## [What to work on]
Search the records for the word "year" and copy every line in which it occurs.

BEGIN

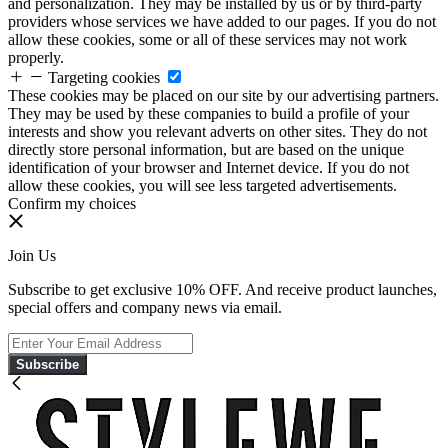
and personalization. They may be installed by us or by third-party
providers whose services we have added to our pages. If you do not
allow these cookies, some or all of these services may not work
properly.
Targeting cookies
These cookies may be placed on our site by our advertising partners.
They may be used by these companies to build a profile of your
interests and show you relevant adverts on other sites. They do not
directly store personal information, but are based on the unique
identification of your browser and Internet device. If you do not
allow these cookies, you will see less targeted advertisements.
Confirm my choices
Join Us
Subscribe to get exclusive 10% OFF. And receive product launches,
special offers and company news via email.
Subscribe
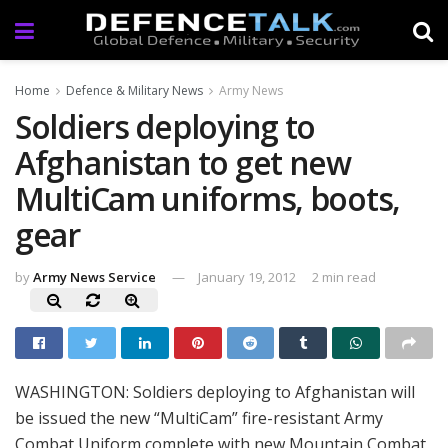
Home
Defence & Military News
Army News
Soldiers deploying to
Afghanistan to get new
MultiCam uniforms, boots,
gear
by
Army News Service
January 19, 2012
2 min read
WASHINGTON: Soldiers deploying to Afghanistan will
be issued the new “MultiCam” fire-resistant Army
Combat Uniform complete with new Mountain Combat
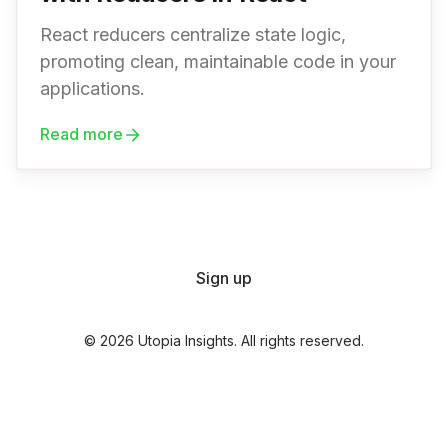
React reducers centralize state logic,
promoting clean, maintainable code in your
applications.
Read more
Sign up
© 2026 Utopia Insights. All rights reserved.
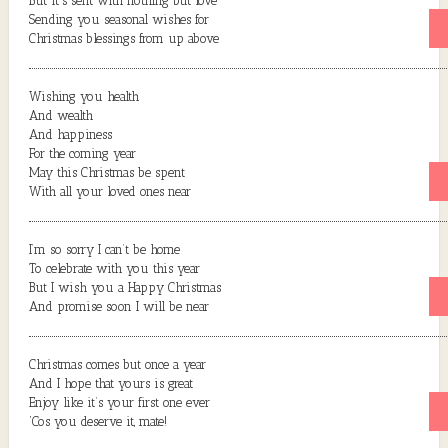
But it’s sent with nothing but love
Sending you seasonal wishes for
Christmas blessings from up above
Wishing you health
And wealth
And happiness
For the coming year
May this Christmas be spent
With all your loved ones near
I’m so sorry I can’t be home
To celebrate with you this year
But I wish you a Happy Christmas
And promise soon I will be near
Christmas comes but once a year
And I hope that yours is great
Enjoy like it’s your first one ever
‘Cos you deserve it, mate!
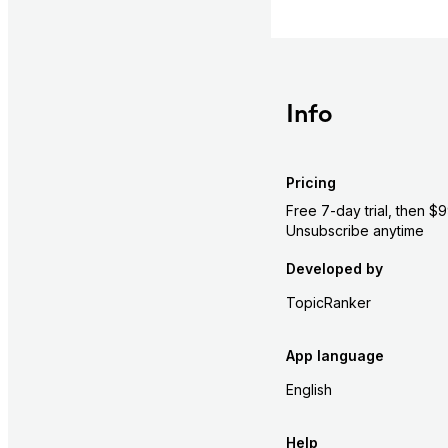
Info
Pricing
Free 7-day trial, then $
Unsubscribe anytime
Developed by
TopicRanker
App language
English
Help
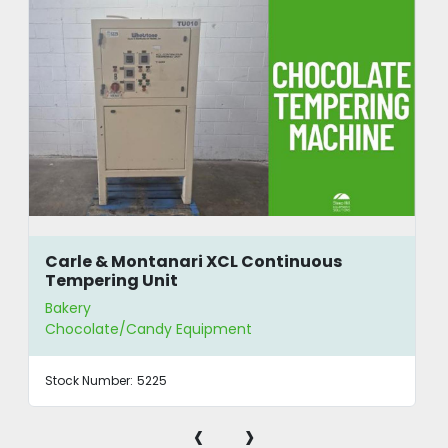
Carle & Montanari XCL Continuous
Tempering Unit
Bakery
Chocolate/Candy Equipment
Stock Number:
5225
‹
›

END

## [Written response]
For the coming year
To celebrate with you this year
Christmas comes but once a year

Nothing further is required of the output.